Private user groups

Private user groups are intended for migrating scripts into folders in the SA Library. You should not assign permissions to users using private user groups. You should use regular user groups. For more information, see SA users and user groups.

When an SA administrator creates a new user, SA automatically creates a private user group for the new user and assigns the new user to the private user group. The name of the private user group is the user name.

A private user group can contain only one SA user and every SA user can belong to only one private user group. The SA administrator can then assign action and resource permissions to the private user group. The permissions that you specify for a private user group determine what the user can do with SA. Action permissions specify what actions the user can perform; resource permissions indicate the servers on which the user can perform the actions. Global File System (OGFS) permissions cannot be assigned to a private user group.

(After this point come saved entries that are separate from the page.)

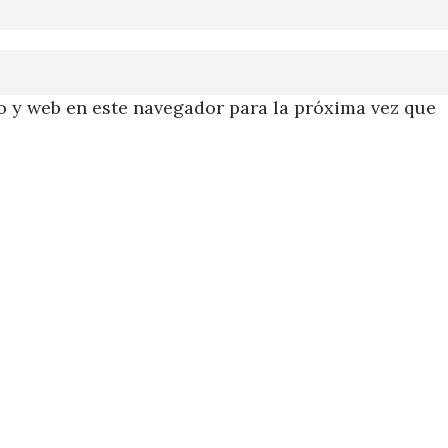
 y web en este navegador para la próxima vez que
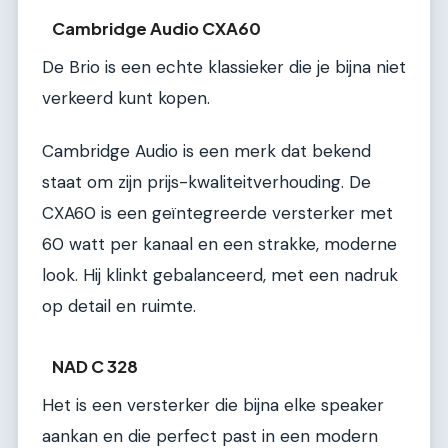
Cambridge Audio CXA60
De Brio is een echte klassieker die je bijna niet
verkeerd kunt kopen.
Cambridge Audio is een merk dat bekend
staat om zijn prijs-kwaliteitverhouding. De
CXA60 is een geïntegreerde versterker met
60 watt per kanaal en een strakke, moderne
look. Hij klinkt gebalanceerd, met een nadruk
op detail en ruimte.
NAD C 328
Het is een versterker die bijna elke speaker
aankan en die perfect past in een modern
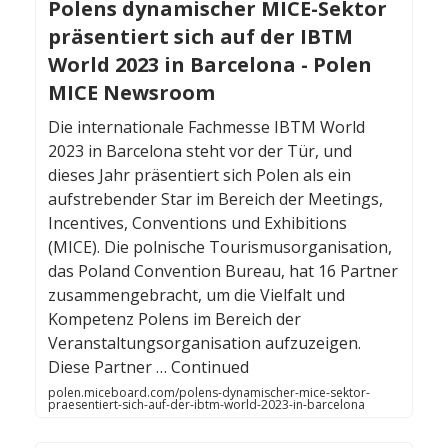
Polens dynamischer MICE-Sektor
präsentiert sich auf der IBTM
World 2023 in Barcelona - Polen
MICE Newsroom
Die internationale Fachmesse IBTM World
2023 in Barcelona steht vor der Tür, und
dieses Jahr präsentiert sich Polen als ein
aufstrebender Star im Bereich der Meetings,
Incentives, Conventions und Exhibitions
(MICE). Die polnische Tourismusorganisation,
das Poland Convention Bureau, hat 16 Partner
zusammengebracht, um die Vielfalt und
Kompetenz Polens im Bereich der
Veranstaltungsorganisation aufzuzeigen.
Diese Partner … Continued
polen.miceboard.com/polens-dynamischer-mice-sektor-
praesentiert-sich-auf-der-ibtm-world-2023-in-barcelona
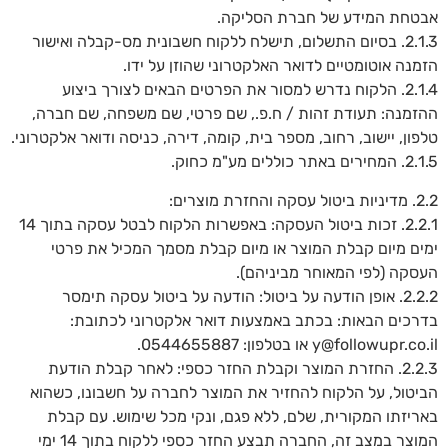
אבטחת המידע של חברת הסליקה.
2.1.3. בסיום התשלום, תישלח ללקוח חשבונית מס-קבלה ואישור
הזמנה אוטומטיים לדואר האלקטרוני שהוזן על ידו.
2.1.4. הלקוח נדרש למסור את הפרטים הבאים לצורך ביצוע
ההזמנה: תעודת זהות / ח.פ., שם פרטי, שם משפחה, שם חברה,
טלפון, יישוב, רחוב, מספר בית, קומה, דירה, כניסה ודואר אלקטרוני.
2.1.5. המחירים באתר כוללים מע"מ כחוק.
2.2. מדיניות ביטול עסקה והחזרת מוצרים:
2.2.1. זכות ביטול העסקה: באפשרות הלקוח לבטל עסקה בתוך 14
ימים מיום קבלת המוצר או מיום קבלת מסמך המכיל את פרטי
העסקה (לפי המאוחר מביניהם).
2.2.2. אופן הודעה על ביטול: הודעה על ביטול עסקה תימסר
בדרכים הבאות: בכתב באמצעות דואר אלקטרוני לכתובת:
y@followupr.co.il או בטלפון: 0544655887.
2.2.3. החזרת המוצר וקבלת החזר כספי: לאחר קבלת הודעת
הביטול, על הלקוח להחזיר את המוצר לחברה על חשבונו, כשהוא
באריזתו המקורית, שלם, ללא פגם, ונקי מכל שימוש. עם קבלת
המוצר במצב זה, החברה תבצע החזר כספי ללקוח בתוך 14 ימי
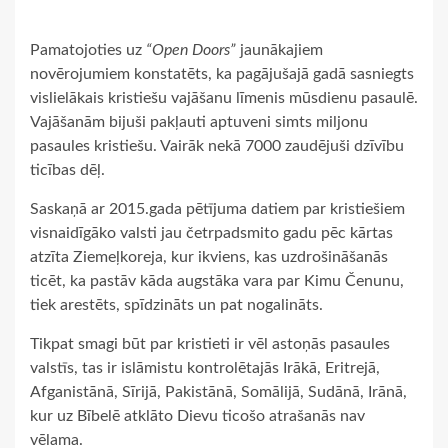
Pamatojoties uz
“Open Doors”
jaunākajiem
novērojumiem konstatēts, ka pagājušajā gadā sasniegts
vislielākais kristiešu vajāšanu līmenis mūsdienu pasaulē.
Vajāšanām bijuši pakļauti aptuveni simts miljonu
pasaules kristiešu. Vairāk nekā 7000 zaudējuši dzīvību
ticības dēļ.
Saskaņā ar 2015.gada pētījuma datiem par kristiešiem
visnaidīgāko valsti jau četrpadsmito gadu pēc kārtas
atzīta Ziemeļkoreja, kur ikviens, kas uzdrošināšanās
ticēt, ka pastāv kāda augstāka vara par Kimu Čenunu,
tiek arestēts, spīdzināts un pat nogalināts.
Tikpat smagi būt par kristieti ir vēl astoņās pasaules
valstīs, tas ir islāmistu kontrolētajās Irākā, Eritrejā,
Afganistānā, Sīrijā, Pakistānā, Somālijā, Sudānā, Irānā,
kur uz Bībelē atklāto Dievu ticošo atrašanās nav
vēlama.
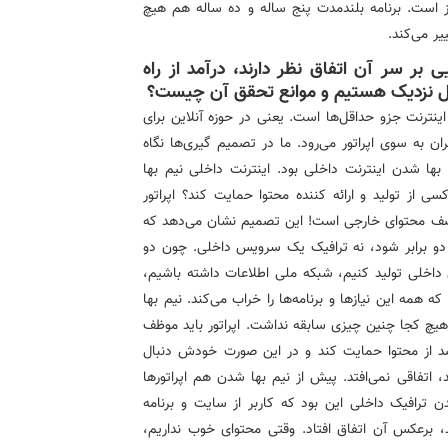
ز است. برنامه بلندمدت پنج ساله و ده ساله هم هیچ
ر می‌کند.
بر سر آن اتفاق نظر دارند، درآمد از راه
مدل نزدیک هستیم و موانع تحقق آن چیست؟
اینترنت جزو حداقل‌ها است. یعنی در حوزه آنلاین برای
ن به سوی اپراتور می‌رود. ما در تصمیم گیری‌ها نگاه
بها شدن اینترنت داخلی بود. اینترنت داخلی نیم بها
ی از تولید و ارائه کننده محتوا حمایت کند؟ اپراتور
نصف محتوای خارجی است! این تصمیم نشان می‌دهد که
م دو برابر شود، نه ترافیک یک سرویس داخلی. چون دو
 داخلی تولید کنیم، شبکه ملی اطلاعات داشته باشیم،
که همه این نیازها و برنامه‌ها را خراب می‌کند. نیم بها
هیچ کجا چنین چیزی سابقه نداشت. اپراتور باید موظف
 جای نیم بها کردن ترافیک داخلی، با این 50 درصد از محتوا حمایت کند و در این صورت خودش دنبال
، اتفاقی نمی‌افتد. پیش از نیم بها شدن هم اپراتورها
ن ترافیک داخلی این بود که کاربر از سایت و برنامه
، برعکس آن اتفاق افتاد. وقتی محتوای خوب نداریم،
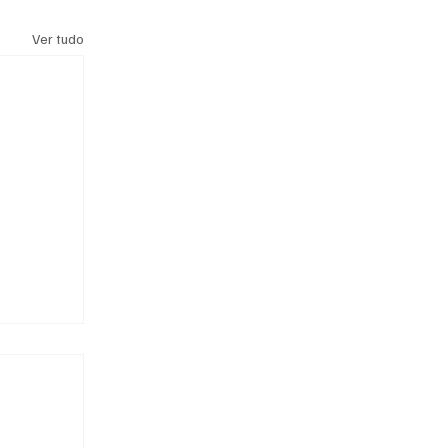
Ver tudo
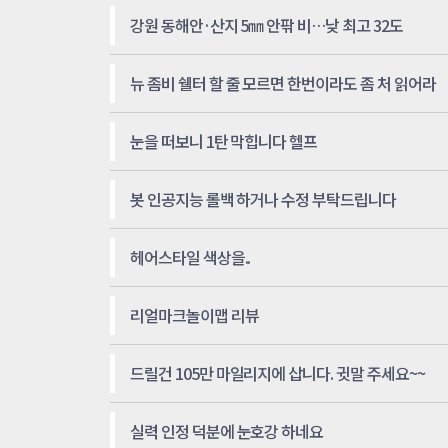
강원 동해안·산지 5㎜ 안팎 비…낮 최고 32도
뉴 좀비 쉘터 할 줄 모르면 한번이라도 좀 처 읽어라
눈을 떠보니 1탄 막힙니다 헬프
봇 인공지능 롤백 하거나 수정 부탁드립니다
헤어스타일 색상을..
리얼마크놀이맵 리뷰
드릴건 105만 마일리지에 삽니다. 귓말 주세요~~
실력 인정 덕분에 눈호강 하네요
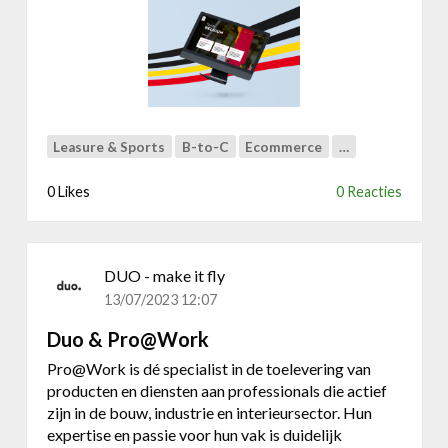
e
v
r
e
E
r
s
s
i
t
g
a
n
Leasure & Sports
B-to-C
Ecommerce
…
p
|
n
T
0 Likes
0 Reacties
a
e
a
a
r
m
S
DUO - make it fly
w
h
o
13/07/2023 12:07
o
r
p
Duo & Pro@Work
k
w
t
Pro@Work is dé specialist in de toelevering van
a
u
producten en diensten aan professionals die actief
r
s
zijn in de bouw, industrie en interieursector. Hun
e
s
expertise en passie voor hun vak is duidelijk
w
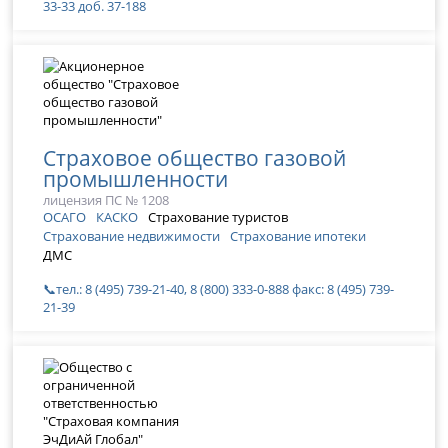
33-33 доб. 37-188
Страховое общество газовой
промышленности
лицензия ПС № 1208
ОСАГО
КАСКО
Страхование туристов
Страхование недвижимости
Страхование ипотеки
ДМС
📞тел.: 8 (495) 739-21-40, 8 (800) 333-0-888 факс: 8 (495) 739-
21-39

For example, when an SA Administrator creates a new user with user name john, a private user group john is also created, and a default folder called john is created in the Home directory. The SA Administrator can then assign action and resource permissions to the private user group john.

An SA user can be a member of multiple user groups and belong to the user’s private group. But then the derived permissions of the private user group is not a cross-product of the resource and action permissions of all groups to which the user belongs.

When a user is deleted, SA automatically deletes the corresponding private user group and the default folder for that user is moved to the location /Home/deleted_users in the SA Library.